The regime survived that. Barely. You know who bailed them out? Hugo Chavez and Venezuela, starting in the early 2000s, with cheap oil and cash. Cuba swapped one sugar daddy for another and limped along for two more decades.

Now do the math on 2026. Venezuela? Gone — we removed Maduro. Mexico? Cut off by Trump’s tariff threat. Cuba produces about 30,000 barrels of oil per day but burns through 112,000. That’s an 82,000-barrel-per-day hole with nobody left to fill it. In the ’90s, they had time to find a new benefactor. This time? China and Russia have made noise about helping, but neither has shipped a single tanker. Ninety miles from the US Coast Guard tends to focus the mind.
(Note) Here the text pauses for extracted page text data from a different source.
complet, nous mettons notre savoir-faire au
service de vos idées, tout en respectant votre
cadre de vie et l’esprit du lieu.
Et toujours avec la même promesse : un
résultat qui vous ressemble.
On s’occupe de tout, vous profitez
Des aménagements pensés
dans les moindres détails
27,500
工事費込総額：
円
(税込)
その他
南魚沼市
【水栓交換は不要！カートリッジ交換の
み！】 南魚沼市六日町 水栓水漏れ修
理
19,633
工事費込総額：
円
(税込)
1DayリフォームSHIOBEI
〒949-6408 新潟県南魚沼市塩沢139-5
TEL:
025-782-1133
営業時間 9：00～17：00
Here’s what Rubio going directly to Castro’s grandson really means. He’s not negotiating with the Cuban government. He’s negotiating with the Cuban family. Washington has already written off Diaz-Canel and the “official” communist party apparatus — they consider it dead on its feet. The message to the 41-year-old grandson is pretty clear: “You can be the guy who transitions Cuba into the modern world, or you can be the guy holding the bag when the generators run out of diesel for good.”

The smart money says some version of a deal gets done. The Castro inner circle gets security guarantees and quietly keeps some money. Diaz-Canel gets a nice letter thanking him for his “service” and a one-way ticket to irrelevance. (“Congratulations, Miguel! You’ve been promoted to Former President. Your new office has a lovely view of nothing.”) Cuba opens up. And the last Soviet-era communist outpost in the Western Hemisphere — 90 miles from Key West — stops being a welcome mat for Chinese and Russian intelligence operations in our backyard.
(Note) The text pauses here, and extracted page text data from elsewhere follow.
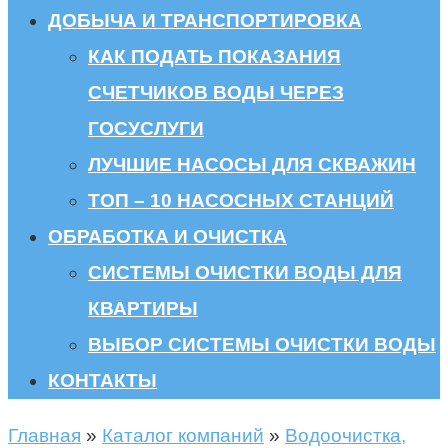
ДОБЫЧА И ТРАНСПОРТИРОВКА
КАК ПОДАТЬ ПОКАЗАНИЯ
СЧЕТЧИКОВ ВОДЫ ЧЕРЕЗ
ГОСУСЛУГИ
ЛУЧШИЕ НАСОСЫ ДЛЯ СКВАЖИН
ТОП – 10 НАСОСНЫХ СТАНЦИЙ
ОБРАБОТКА И ОЧИСТКА
СИСТЕМЫ ОЧИСТКИ ВОДЫ ДЛЯ
КВАРТИРЫ
ВЫБОР СИСТЕМЫ ОЧИСТКИ ВОДЫ
КОНТАКТЫ
Главная
»
Каталог компаний
»
Водоочистка,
Mark my words: before this year is out, Marco Rubio — the son of Cuban immigrants who fled communist oppression — will have personally negotiated the end of the regime his parents escaped. If that doesn’t make you proud to be an American, check your pulse. And if you’re a communist reading this from your “worker’s paradise” with no electricity? Bang your pot a little louder. Help is on the way.